>>>

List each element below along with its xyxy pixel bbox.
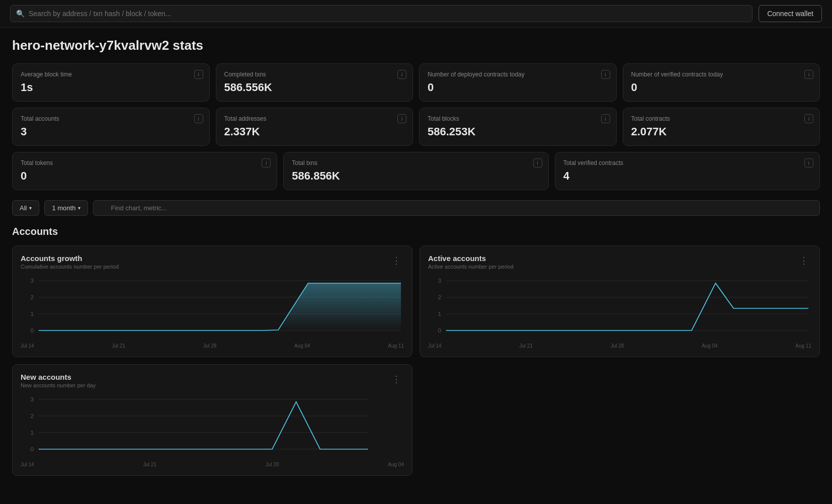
stat-value: 3: [21, 125, 201, 138]
main-content: hero-network-y7kvalrvw2 stats Average bl…: [0, 28, 832, 486]
info-icon[interactable]: i: [804, 158, 813, 167]
chart-menu-button[interactable]: ⋮: [796, 254, 811, 267]
chart-menu-button[interactable]: ⋮: [389, 373, 404, 386]
stat-label: Total contracts: [631, 115, 812, 122]
stat-total-contracts: Total contracts 2.077K i: [623, 108, 820, 146]
accounts-growth-svg: 3 2 1 0: [21, 276, 404, 341]
svg-text:3: 3: [31, 278, 34, 284]
new-accounts-chart: New accounts New accounts number per day…: [12, 364, 412, 476]
period-filter-label: 1 month: [52, 204, 75, 212]
page-title: hero-network-y7kvalrvw2 stats: [12, 38, 820, 53]
stat-value: 2.077K: [631, 125, 812, 138]
chart-header: Accounts growth Cumulative accounts numb…: [21, 254, 404, 276]
x-label: Jul 21: [143, 462, 156, 467]
x-label: Jul 28: [266, 462, 279, 467]
info-icon[interactable]: i: [601, 114, 610, 123]
svg-text:1: 1: [31, 430, 34, 436]
stats-row-1: Average block time 1s i Completed txns 5…: [12, 63, 820, 102]
stat-value: 0: [631, 81, 812, 94]
chart-subtitle: Cumulative accounts number per period: [21, 264, 119, 270]
x-label: Jul 28: [611, 343, 624, 349]
active-accounts-chart: Active accounts Active accounts number p…: [420, 245, 820, 357]
stat-total-txns: Total txns 586.856K i: [283, 152, 548, 190]
chart-title-group: Accounts growth Cumulative accounts numb…: [21, 254, 119, 276]
filter-bar: All ▾ 1 month ▾ 🔍: [12, 200, 820, 216]
stats-row-3: Total tokens 0 i Total txns 586.856K i T…: [12, 152, 820, 190]
chart-header: New accounts New accounts number per day…: [21, 373, 404, 394]
svg-text:3: 3: [31, 397, 34, 402]
chart-header: Active accounts Active accounts number p…: [428, 254, 811, 276]
chevron-down-icon: ▾: [29, 205, 32, 211]
chart-title: New accounts: [21, 373, 96, 381]
info-icon[interactable]: i: [194, 114, 203, 123]
stat-verified-today: Number of verified contracts today 0 i: [623, 63, 820, 102]
stat-value: 586.253K: [428, 125, 608, 138]
x-label: Aug 04: [294, 343, 310, 349]
search-input[interactable]: [10, 5, 753, 22]
info-icon[interactable]: i: [397, 70, 406, 79]
period-filter-button[interactable]: 1 month ▾: [44, 200, 88, 216]
chart-subtitle: Active accounts number per period: [428, 264, 514, 270]
active-accounts-chart-area: 3 2 1 0: [428, 276, 811, 341]
stat-label: Total addresses: [224, 115, 405, 122]
x-label: Aug 11: [795, 343, 811, 349]
svg-text:0: 0: [438, 328, 442, 333]
svg-text:2: 2: [31, 295, 34, 300]
stat-total-addresses: Total addresses 2.337K i: [216, 108, 413, 146]
stat-avg-block-time: Average block time 1s i: [12, 63, 210, 102]
chart-menu-button[interactable]: ⋮: [389, 254, 404, 267]
stat-label: Number of verified contracts today: [631, 71, 812, 78]
x-label: Jul 28: [203, 343, 217, 349]
svg-text:2: 2: [438, 295, 442, 300]
stat-value: 586.856K: [292, 170, 540, 183]
x-label: Jul 21: [112, 343, 125, 349]
stat-total-blocks: Total blocks 586.253K i: [419, 108, 617, 146]
stat-value: 1s: [21, 81, 201, 94]
svg-text:2: 2: [31, 413, 34, 419]
info-icon[interactable]: i: [262, 158, 271, 167]
info-icon[interactable]: i: [533, 158, 542, 167]
info-icon[interactable]: i: [804, 70, 813, 79]
x-label: Jul 21: [519, 343, 533, 349]
stat-total-accounts: Total accounts 3 i: [12, 108, 210, 146]
new-accounts-chart-area: 3 2 1 0: [21, 394, 404, 460]
empty-chart-slot: [420, 364, 820, 476]
info-icon[interactable]: i: [804, 114, 813, 123]
top-bar: 🔍 Connect wallet: [0, 0, 832, 28]
svg-text:1: 1: [31, 311, 34, 317]
x-label: Aug 04: [702, 343, 718, 349]
active-accounts-x-labels: Jul 14 Jul 21 Jul 28 Aug 04 Aug 11: [428, 341, 811, 349]
chart-title: Accounts growth: [21, 254, 119, 263]
info-icon[interactable]: i: [194, 70, 203, 79]
charts-row-1: Accounts growth Cumulative accounts numb…: [12, 245, 820, 357]
stat-value: 586.556K: [224, 81, 405, 94]
new-accounts-x-labels: Jul 14 Jul 21 Jul 28 Aug 04: [21, 460, 404, 467]
info-icon[interactable]: i: [397, 114, 406, 123]
chevron-down-icon: ▾: [78, 205, 80, 211]
stat-label: Number of deployed contracts today: [428, 71, 608, 78]
x-label: Aug 11: [388, 343, 404, 349]
accounts-section-title: Accounts: [12, 226, 820, 237]
chart-title-group: Active accounts Active accounts number p…: [428, 254, 514, 276]
info-icon[interactable]: i: [601, 70, 610, 79]
chart-search-container: 🔍: [93, 200, 820, 216]
chart-search-input[interactable]: [93, 200, 820, 216]
stats-row-2: Total accounts 3 i Total addresses 2.337…: [12, 108, 820, 146]
chart-title: Active accounts: [428, 254, 514, 263]
all-filter-button[interactable]: All ▾: [12, 200, 39, 216]
stat-label: Total txns: [292, 159, 540, 166]
stat-value: 0: [21, 170, 269, 183]
svg-text:3: 3: [438, 278, 442, 284]
x-label: Jul 14: [21, 462, 34, 467]
charts-row-2: New accounts New accounts number per day…: [12, 364, 820, 476]
stat-label: Total blocks: [428, 115, 608, 122]
accounts-growth-x-labels: Jul 14 Jul 21 Jul 28 Aug 04 Aug 11: [21, 341, 404, 349]
svg-text:0: 0: [31, 328, 34, 333]
stat-deployed-today: Number of deployed contracts today 0 i: [419, 63, 617, 102]
svg-text:0: 0: [31, 447, 34, 452]
chart-title-group: New accounts New accounts number per day: [21, 373, 96, 394]
active-accounts-svg: 3 2 1 0: [428, 276, 811, 341]
chart-subtitle: New accounts number per day: [21, 382, 96, 388]
stat-total-tokens: Total tokens 0 i: [12, 152, 277, 190]
connect-wallet-button[interactable]: Connect wallet: [759, 5, 822, 22]
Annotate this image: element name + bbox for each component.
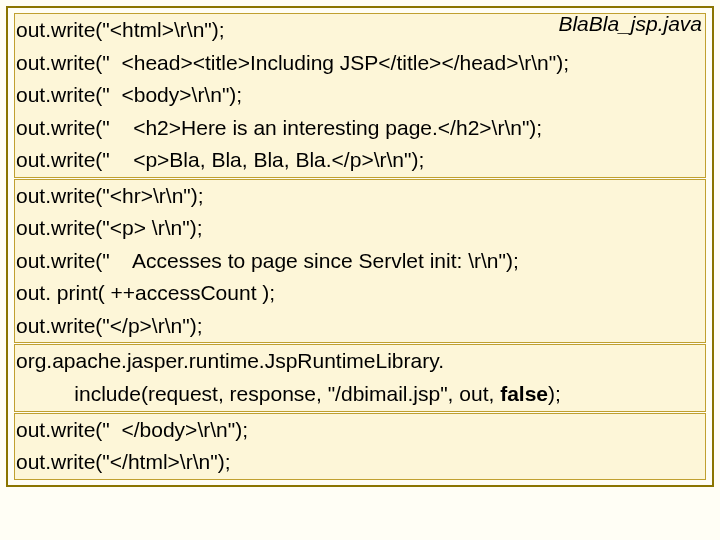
code-line: include(request, response, "/dbimail.jsp…	[16, 378, 704, 411]
code-line: out.write("<p> \r\n");	[16, 212, 704, 245]
code-line: out.write(" Accesses to page since Servl…	[16, 245, 704, 278]
code-line: org.apache.jasper.runtime.JspRuntimeLibr…	[16, 345, 704, 378]
code-line: out. print( ++accessCount );	[16, 277, 704, 310]
code-section-4: out.write(" </body>\r\n"); out.write("</…	[14, 413, 706, 480]
code-text: );	[548, 382, 561, 405]
code-line: out.write("</p>\r\n");	[16, 310, 704, 343]
code-line: out.write(" </body>\r\n");	[16, 414, 704, 447]
code-bold: false	[500, 382, 548, 405]
slide: BlaBla_jsp.java out.write("<html>\r\n");…	[0, 0, 720, 540]
code-section-1: out.write("<html>\r\n"); out.write(" <he…	[14, 13, 706, 178]
code-line: out.write(" <p>Bla, Bla, Bla, Bla.</p>\r…	[16, 144, 704, 177]
code-box: BlaBla_jsp.java out.write("<html>\r\n");…	[6, 6, 714, 487]
code-section-3: org.apache.jasper.runtime.JspRuntimeLibr…	[14, 344, 706, 411]
code-line: out.write(" <head><title>Including JSP</…	[16, 47, 704, 80]
code-line: out.write(" <body>\r\n");	[16, 79, 704, 112]
filename-label: BlaBla_jsp.java	[558, 12, 702, 36]
code-line: out.write(" <h2>Here is an interesting p…	[16, 112, 704, 145]
code-section-2: out.write("<hr>\r\n"); out.write("<p> \r…	[14, 179, 706, 344]
code-line: out.write("</html>\r\n");	[16, 446, 704, 479]
code-text: include(request, response, "/dbimail.jsp…	[16, 382, 500, 405]
code-line: out.write("<hr>\r\n");	[16, 180, 704, 213]
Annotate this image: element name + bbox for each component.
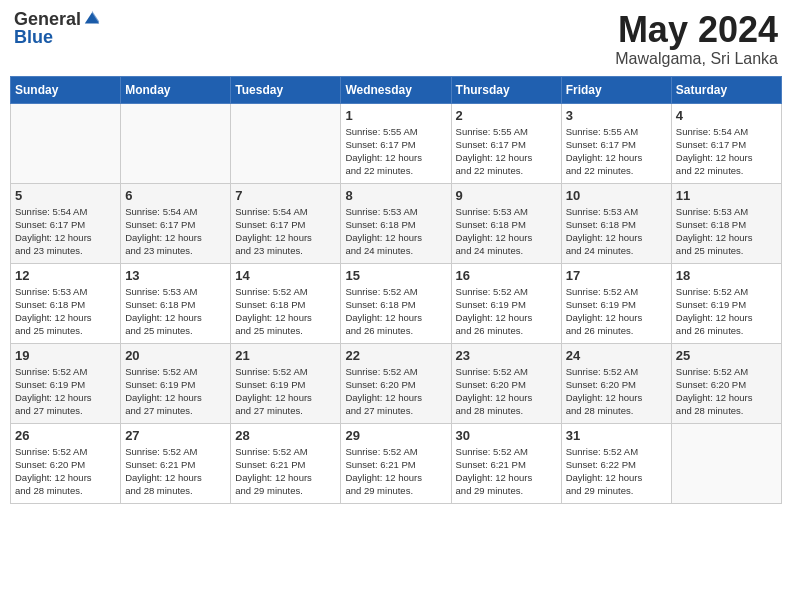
calendar-week-row: 5Sunrise: 5:54 AM Sunset: 6:17 PM Daylig… (11, 183, 782, 263)
day-info: Sunrise: 5:54 AM Sunset: 6:17 PM Dayligh… (235, 205, 336, 258)
calendar-cell: 8Sunrise: 5:53 AM Sunset: 6:18 PM Daylig… (341, 183, 451, 263)
weekday-header-monday: Monday (121, 76, 231, 103)
day-number: 28 (235, 428, 336, 443)
day-number: 9 (456, 188, 557, 203)
day-number: 23 (456, 348, 557, 363)
day-number: 24 (566, 348, 667, 363)
day-number: 8 (345, 188, 446, 203)
day-number: 10 (566, 188, 667, 203)
calendar-week-row: 19Sunrise: 5:52 AM Sunset: 6:19 PM Dayli… (11, 343, 782, 423)
calendar-cell: 23Sunrise: 5:52 AM Sunset: 6:20 PM Dayli… (451, 343, 561, 423)
day-number: 30 (456, 428, 557, 443)
day-number: 26 (15, 428, 116, 443)
calendar-cell: 22Sunrise: 5:52 AM Sunset: 6:20 PM Dayli… (341, 343, 451, 423)
day-info: Sunrise: 5:52 AM Sunset: 6:19 PM Dayligh… (235, 365, 336, 418)
calendar-cell: 16Sunrise: 5:52 AM Sunset: 6:19 PM Dayli… (451, 263, 561, 343)
title-block: May 2024 Mawalgama, Sri Lanka (615, 10, 778, 68)
day-info: Sunrise: 5:52 AM Sunset: 6:19 PM Dayligh… (566, 285, 667, 338)
day-info: Sunrise: 5:53 AM Sunset: 6:18 PM Dayligh… (125, 285, 226, 338)
calendar-cell: 7Sunrise: 5:54 AM Sunset: 6:17 PM Daylig… (231, 183, 341, 263)
calendar-cell: 2Sunrise: 5:55 AM Sunset: 6:17 PM Daylig… (451, 103, 561, 183)
day-number: 3 (566, 108, 667, 123)
weekday-header-saturday: Saturday (671, 76, 781, 103)
calendar-cell: 24Sunrise: 5:52 AM Sunset: 6:20 PM Dayli… (561, 343, 671, 423)
day-info: Sunrise: 5:52 AM Sunset: 6:20 PM Dayligh… (456, 365, 557, 418)
location-title: Mawalgama, Sri Lanka (615, 50, 778, 68)
day-number: 2 (456, 108, 557, 123)
day-number: 17 (566, 268, 667, 283)
day-info: Sunrise: 5:53 AM Sunset: 6:18 PM Dayligh… (566, 205, 667, 258)
calendar-cell: 21Sunrise: 5:52 AM Sunset: 6:19 PM Dayli… (231, 343, 341, 423)
day-info: Sunrise: 5:53 AM Sunset: 6:18 PM Dayligh… (15, 285, 116, 338)
day-number: 27 (125, 428, 226, 443)
calendar-cell (231, 103, 341, 183)
calendar-cell: 1Sunrise: 5:55 AM Sunset: 6:17 PM Daylig… (341, 103, 451, 183)
calendar-cell: 6Sunrise: 5:54 AM Sunset: 6:17 PM Daylig… (121, 183, 231, 263)
day-info: Sunrise: 5:52 AM Sunset: 6:20 PM Dayligh… (676, 365, 777, 418)
day-number: 15 (345, 268, 446, 283)
day-info: Sunrise: 5:52 AM Sunset: 6:22 PM Dayligh… (566, 445, 667, 498)
day-info: Sunrise: 5:53 AM Sunset: 6:18 PM Dayligh… (456, 205, 557, 258)
day-info: Sunrise: 5:52 AM Sunset: 6:19 PM Dayligh… (15, 365, 116, 418)
day-info: Sunrise: 5:54 AM Sunset: 6:17 PM Dayligh… (15, 205, 116, 258)
day-info: Sunrise: 5:52 AM Sunset: 6:18 PM Dayligh… (345, 285, 446, 338)
day-number: 13 (125, 268, 226, 283)
calendar-cell: 25Sunrise: 5:52 AM Sunset: 6:20 PM Dayli… (671, 343, 781, 423)
day-number: 29 (345, 428, 446, 443)
calendar-cell: 3Sunrise: 5:55 AM Sunset: 6:17 PM Daylig… (561, 103, 671, 183)
day-info: Sunrise: 5:52 AM Sunset: 6:19 PM Dayligh… (456, 285, 557, 338)
day-info: Sunrise: 5:52 AM Sunset: 6:20 PM Dayligh… (345, 365, 446, 418)
calendar-cell: 27Sunrise: 5:52 AM Sunset: 6:21 PM Dayli… (121, 423, 231, 503)
day-number: 18 (676, 268, 777, 283)
logo-text-blue: Blue (14, 27, 53, 47)
calendar-cell: 18Sunrise: 5:52 AM Sunset: 6:19 PM Dayli… (671, 263, 781, 343)
calendar-cell: 30Sunrise: 5:52 AM Sunset: 6:21 PM Dayli… (451, 423, 561, 503)
day-number: 14 (235, 268, 336, 283)
calendar-cell: 28Sunrise: 5:52 AM Sunset: 6:21 PM Dayli… (231, 423, 341, 503)
calendar-cell: 31Sunrise: 5:52 AM Sunset: 6:22 PM Dayli… (561, 423, 671, 503)
day-number: 11 (676, 188, 777, 203)
weekday-header-row: SundayMondayTuesdayWednesdayThursdayFrid… (11, 76, 782, 103)
calendar-cell: 12Sunrise: 5:53 AM Sunset: 6:18 PM Dayli… (11, 263, 121, 343)
day-number: 22 (345, 348, 446, 363)
calendar-cell: 11Sunrise: 5:53 AM Sunset: 6:18 PM Dayli… (671, 183, 781, 263)
calendar-cell (671, 423, 781, 503)
logo-icon (83, 9, 101, 27)
logo: General Blue (14, 10, 101, 47)
day-info: Sunrise: 5:52 AM Sunset: 6:19 PM Dayligh… (676, 285, 777, 338)
page-header: General Blue May 2024 Mawalgama, Sri Lan… (10, 10, 782, 68)
calendar-cell: 14Sunrise: 5:52 AM Sunset: 6:18 PM Dayli… (231, 263, 341, 343)
calendar-cell: 15Sunrise: 5:52 AM Sunset: 6:18 PM Dayli… (341, 263, 451, 343)
day-info: Sunrise: 5:52 AM Sunset: 6:21 PM Dayligh… (456, 445, 557, 498)
weekday-header-sunday: Sunday (11, 76, 121, 103)
day-info: Sunrise: 5:52 AM Sunset: 6:20 PM Dayligh… (15, 445, 116, 498)
calendar-table: SundayMondayTuesdayWednesdayThursdayFrid… (10, 76, 782, 504)
calendar-cell: 17Sunrise: 5:52 AM Sunset: 6:19 PM Dayli… (561, 263, 671, 343)
logo-text-general: General (14, 10, 81, 28)
weekday-header-tuesday: Tuesday (231, 76, 341, 103)
day-number: 4 (676, 108, 777, 123)
calendar-cell: 13Sunrise: 5:53 AM Sunset: 6:18 PM Dayli… (121, 263, 231, 343)
day-info: Sunrise: 5:52 AM Sunset: 6:21 PM Dayligh… (125, 445, 226, 498)
weekday-header-wednesday: Wednesday (341, 76, 451, 103)
calendar-cell: 29Sunrise: 5:52 AM Sunset: 6:21 PM Dayli… (341, 423, 451, 503)
day-number: 6 (125, 188, 226, 203)
calendar-week-row: 12Sunrise: 5:53 AM Sunset: 6:18 PM Dayli… (11, 263, 782, 343)
day-info: Sunrise: 5:52 AM Sunset: 6:21 PM Dayligh… (235, 445, 336, 498)
day-number: 20 (125, 348, 226, 363)
calendar-cell: 5Sunrise: 5:54 AM Sunset: 6:17 PM Daylig… (11, 183, 121, 263)
weekday-header-thursday: Thursday (451, 76, 561, 103)
day-info: Sunrise: 5:54 AM Sunset: 6:17 PM Dayligh… (125, 205, 226, 258)
calendar-cell: 4Sunrise: 5:54 AM Sunset: 6:17 PM Daylig… (671, 103, 781, 183)
weekday-header-friday: Friday (561, 76, 671, 103)
calendar-week-row: 26Sunrise: 5:52 AM Sunset: 6:20 PM Dayli… (11, 423, 782, 503)
calendar-cell: 10Sunrise: 5:53 AM Sunset: 6:18 PM Dayli… (561, 183, 671, 263)
day-number: 7 (235, 188, 336, 203)
day-info: Sunrise: 5:52 AM Sunset: 6:18 PM Dayligh… (235, 285, 336, 338)
month-title: May 2024 (615, 10, 778, 50)
day-number: 12 (15, 268, 116, 283)
calendar-cell: 26Sunrise: 5:52 AM Sunset: 6:20 PM Dayli… (11, 423, 121, 503)
day-number: 19 (15, 348, 116, 363)
day-number: 25 (676, 348, 777, 363)
calendar-cell: 19Sunrise: 5:52 AM Sunset: 6:19 PM Dayli… (11, 343, 121, 423)
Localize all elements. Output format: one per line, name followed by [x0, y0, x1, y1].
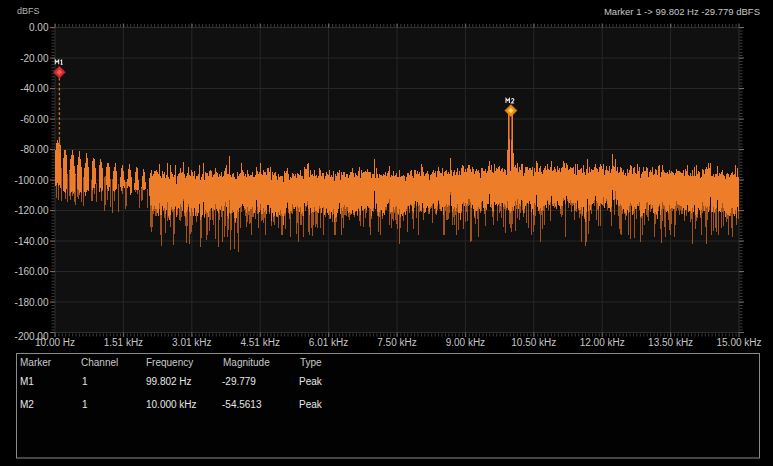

<<<

Copy each line of the data above that holds "network".

main-content: hero-network-y7kvalrvw2 stats Average bl…: [0, 28, 832, 486]
page-title: hero-network-y7kvalrvw2 stats: [12, 38, 820, 53]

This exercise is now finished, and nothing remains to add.